Ao longo de todo esse período, foi executado o trabalho de adequação da estrutura para a acolhida dos indígenas, com a reforma e ampliação do imóvel. Em gestões anteriores, a casa havia sido designada para o trabalho com crianças e adolescentes nas medidas socioeducativas. Alguns impedimentos na realização desse trabalho naquele espaço fizeram com que o local ficasse sem utilização, pelo fato de ser uma área que ficava sujeita a alagamentos. “Teve a dragagem do rio, foi feita a drenagem da rua atrás da casa para que não ocorresse mais esse tipo de problema com alagamento. E também a legalização do espaço para uso que não fosse específico para criança e adolescente”, diz.
Sybil enfatiza que, desde a concepção do projeto, houve a participação de lideranças indígenas, desde a visita e escolha do local. “Desde a nossa intenção em colocá-los lá, do mapeamento de todo o território iratiense, para ver se tínhamos outros locais, trouxemos representantes da população indígena para discutirmos esse processo conosco”, comenta.
Os indígenas haviam solicitado, em princípio, que a Casa de Passagem ficasse próxima à Rodoviária, local ao qual estavam mais habituados e por questões logísticas – tanto a facilidade para eles retornarem para suas aldeias quanto a grande circulação de pessoas que chegam e saem de Irati diariamente. Conforme Sybil, o município não dispunha de nenhum terreno mais próximo à Rodoviária e, por isso, o local escolhido se tornou a opção viável. A localização é estratégica, uma vez que permite o acesso a serviços como saúde pública, entre outros, durante sua estadia.

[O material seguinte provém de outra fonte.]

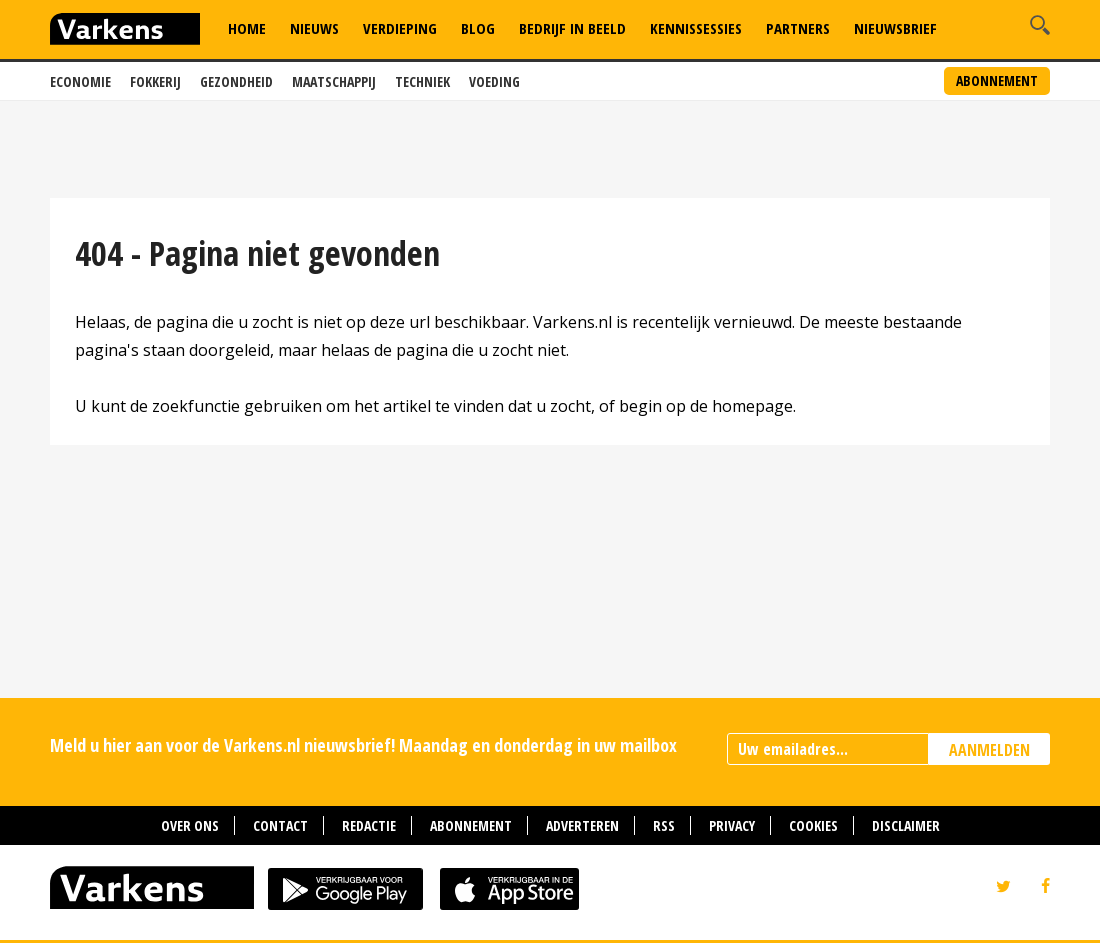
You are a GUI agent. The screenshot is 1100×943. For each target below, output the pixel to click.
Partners (798, 28)
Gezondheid (236, 81)
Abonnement (997, 80)
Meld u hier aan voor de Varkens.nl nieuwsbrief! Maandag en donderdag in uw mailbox (363, 745)
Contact (280, 825)
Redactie (369, 825)
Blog (478, 28)
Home (247, 28)
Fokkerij (155, 81)
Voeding (494, 81)
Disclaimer (906, 825)
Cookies (813, 825)
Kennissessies (696, 28)
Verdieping (400, 28)
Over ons (190, 825)
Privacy (732, 825)
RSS (664, 825)
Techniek (422, 81)
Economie (80, 81)
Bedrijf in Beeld (572, 28)
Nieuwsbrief (895, 28)
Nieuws (314, 28)
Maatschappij (334, 81)
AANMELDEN (989, 750)
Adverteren (582, 825)
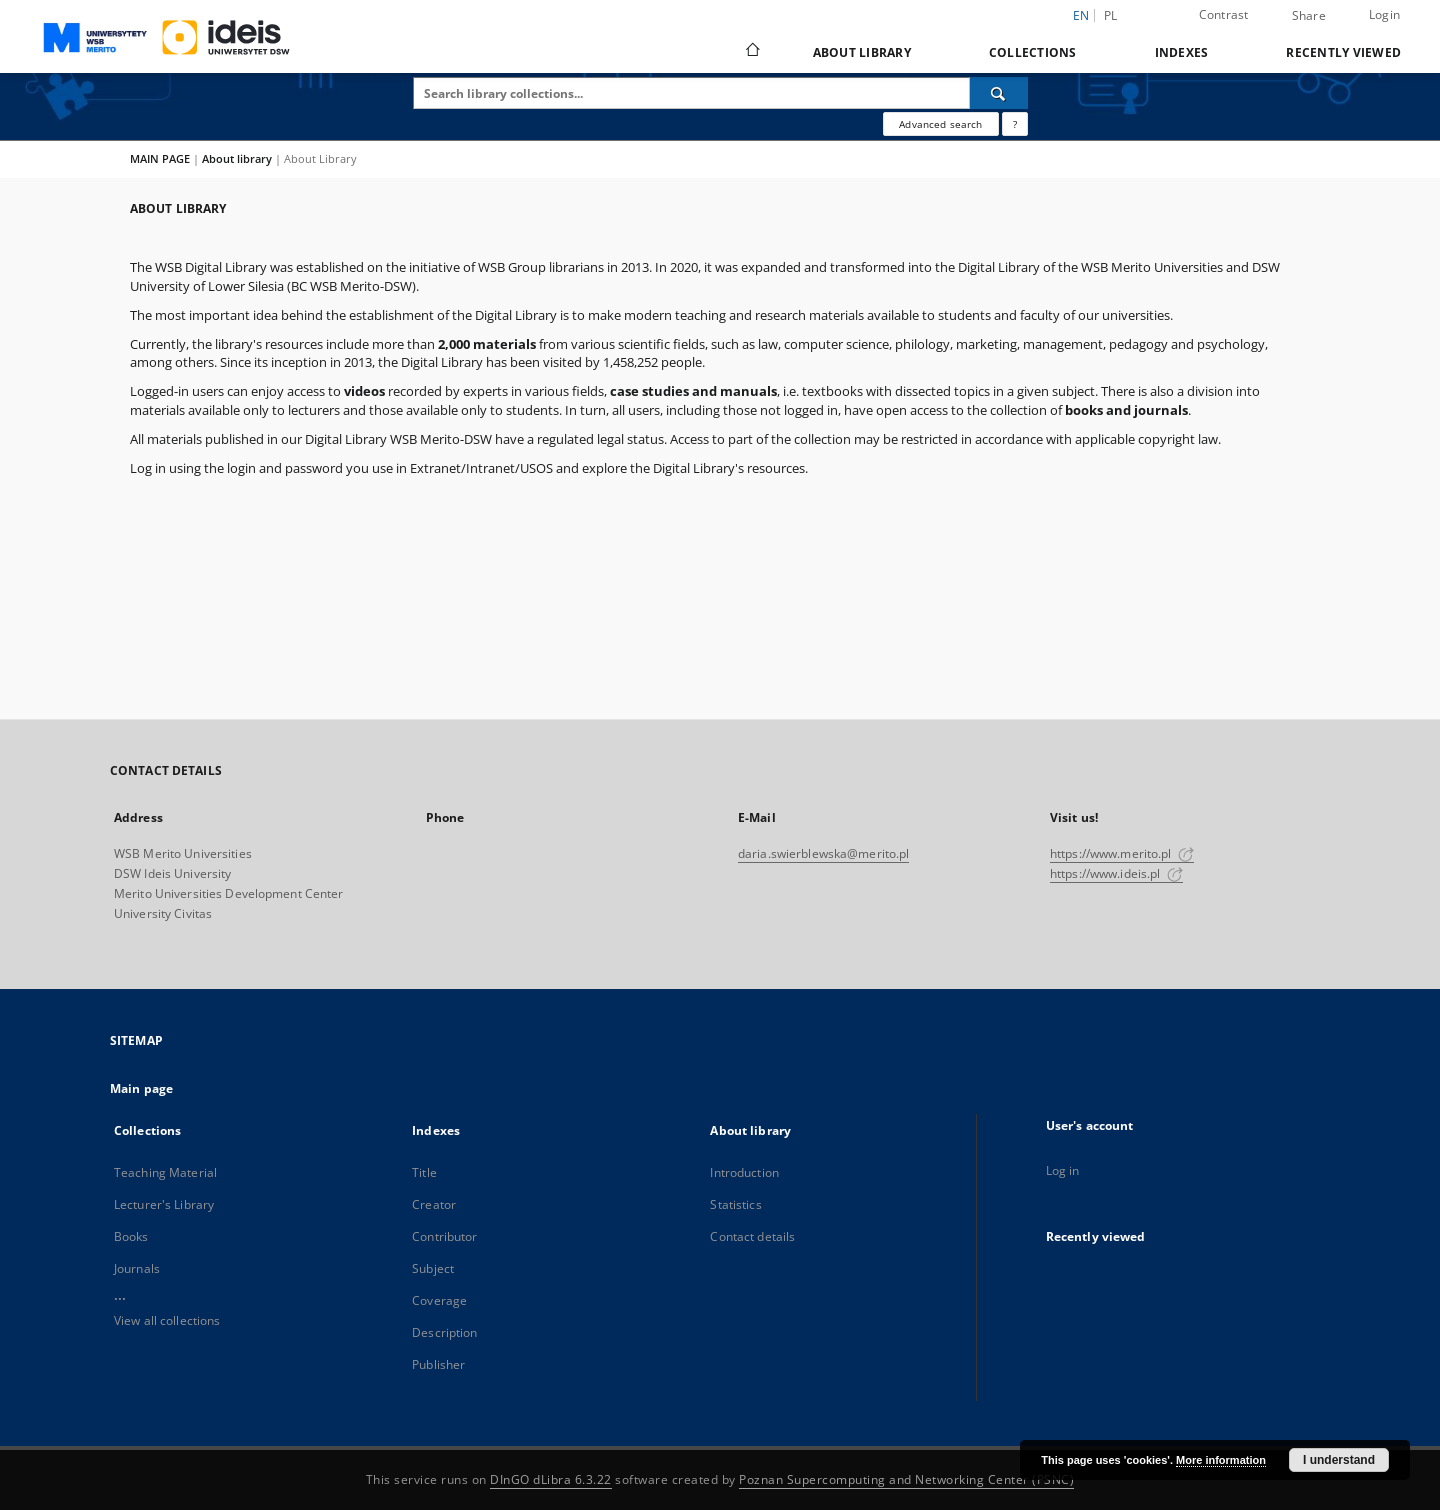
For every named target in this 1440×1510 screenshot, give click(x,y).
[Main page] (751, 52)
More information (1221, 1460)
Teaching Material (165, 1172)
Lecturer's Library (164, 1204)
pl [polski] (1111, 15)
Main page (141, 1088)
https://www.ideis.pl (1116, 873)
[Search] (999, 93)
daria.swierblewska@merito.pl (823, 853)
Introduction (744, 1172)
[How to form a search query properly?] (1015, 124)
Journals (137, 1268)
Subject (433, 1268)
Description (444, 1332)
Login (1384, 14)
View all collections (167, 1320)
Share (1309, 16)
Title (424, 1172)
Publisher (438, 1364)
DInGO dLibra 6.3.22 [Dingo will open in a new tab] (551, 1479)
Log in (1063, 1170)
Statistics (735, 1204)
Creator (434, 1204)
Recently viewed (1343, 52)
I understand (1339, 1460)
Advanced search (940, 124)
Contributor (444, 1236)
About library (862, 52)
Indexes (1182, 52)
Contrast (1224, 14)
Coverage (439, 1300)
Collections (1033, 52)
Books (131, 1236)
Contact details (752, 1236)
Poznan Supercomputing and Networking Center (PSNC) (906, 1479)
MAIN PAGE (160, 158)
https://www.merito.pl (1122, 853)
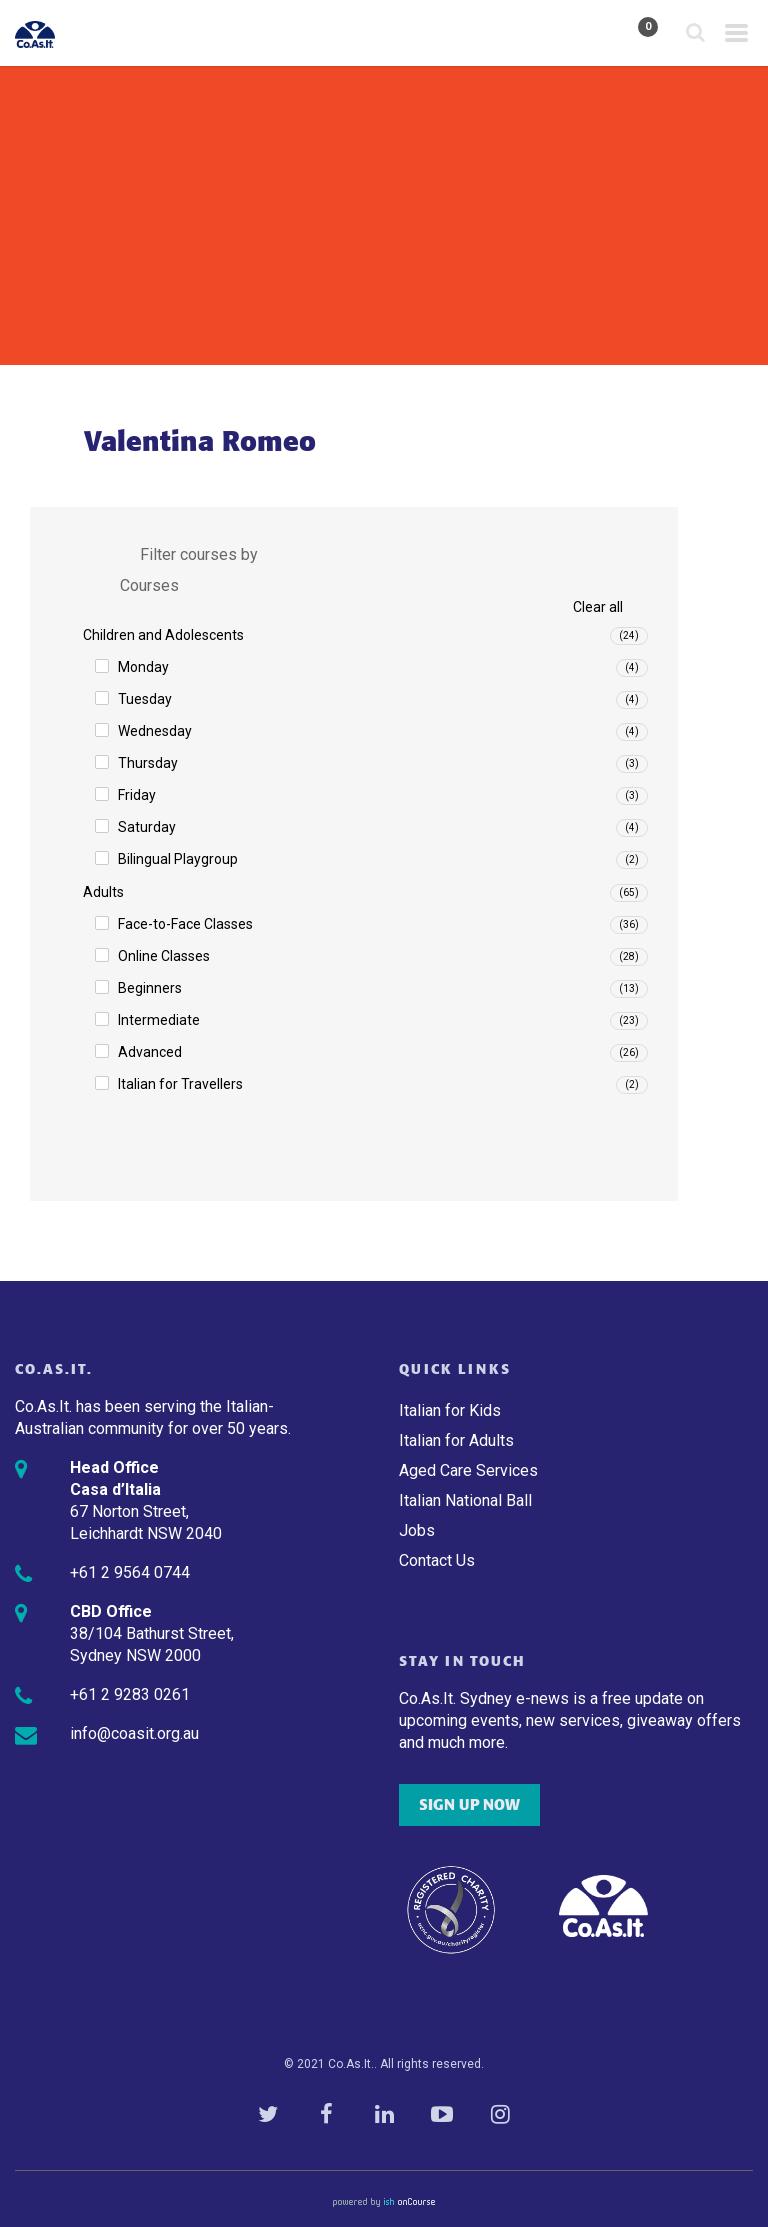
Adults (103, 892)
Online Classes (164, 956)
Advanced (150, 1052)
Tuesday (145, 699)
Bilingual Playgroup (178, 859)
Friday (137, 795)
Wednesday (155, 731)
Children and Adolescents (163, 635)
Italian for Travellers (180, 1084)
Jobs (417, 1530)
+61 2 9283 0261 (130, 1694)
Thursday (148, 763)
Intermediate (159, 1020)
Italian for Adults (456, 1440)
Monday (143, 667)
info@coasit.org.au (134, 1733)
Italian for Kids (450, 1410)
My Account (591, 34)
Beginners (150, 988)
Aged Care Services (468, 1470)
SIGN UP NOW (469, 1805)
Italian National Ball (465, 1500)
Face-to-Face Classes (185, 924)
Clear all (598, 607)
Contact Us (437, 1560)
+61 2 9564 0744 (130, 1572)
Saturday (147, 827)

“Quando mapeamos, foram chamadas as lideranças, foi levado até a terra indígena a questão de que o mais próximo seria aquele local. Eles puderam ir até lá antes de tomarmos a decisão de que seria lá. Foi uma decisão consensual, em conjunto, em coletivo com a população indígena, de que lá seria o local mais adequado”, ressalta.
Reforma e adequações
A reforma e as adequações do imóvel que sedia a Casa de Passagem Indígena foram projetadas de modo a atender peculiaridades da cultura indígena quanto para garantir um abrigo salubre e seguro. A mudança do telhado para o formato de “quatro águas”, por exemplo, foi uma opção que levou em conta as características das aldeias.
Outra importante adequação diz respeito à drenagem do terreno, que fica numa área que outrora esteve sujeita a alagamentos. Nos três quartos do imóvel, por opção dos índios Kaingang, não há camas, nem colchões. Sybil explica que a Secretaria, em alternativa, ofereceu redes para descanso. Entretanto, os Kaingang responderam que a etnia não utiliza redes. “Todo o local foi estruturado sempre em conversa com eles e, claro, pensando na questão de segurança contra alagamentos. Fizemos diversas adequações pensando nessas questões todas”, aponta.
O investimento do município na reforma, ampliação e adaptação do prédio foi de aproximadamente R$ 180 mil. A casa, que tinha área de 80,32m², ganhou uma ampliação de 72,81m² e passou a contar com área total de 153,13m². O imóvel possui três quartos, sala, cozinha, copa e dois banheiros.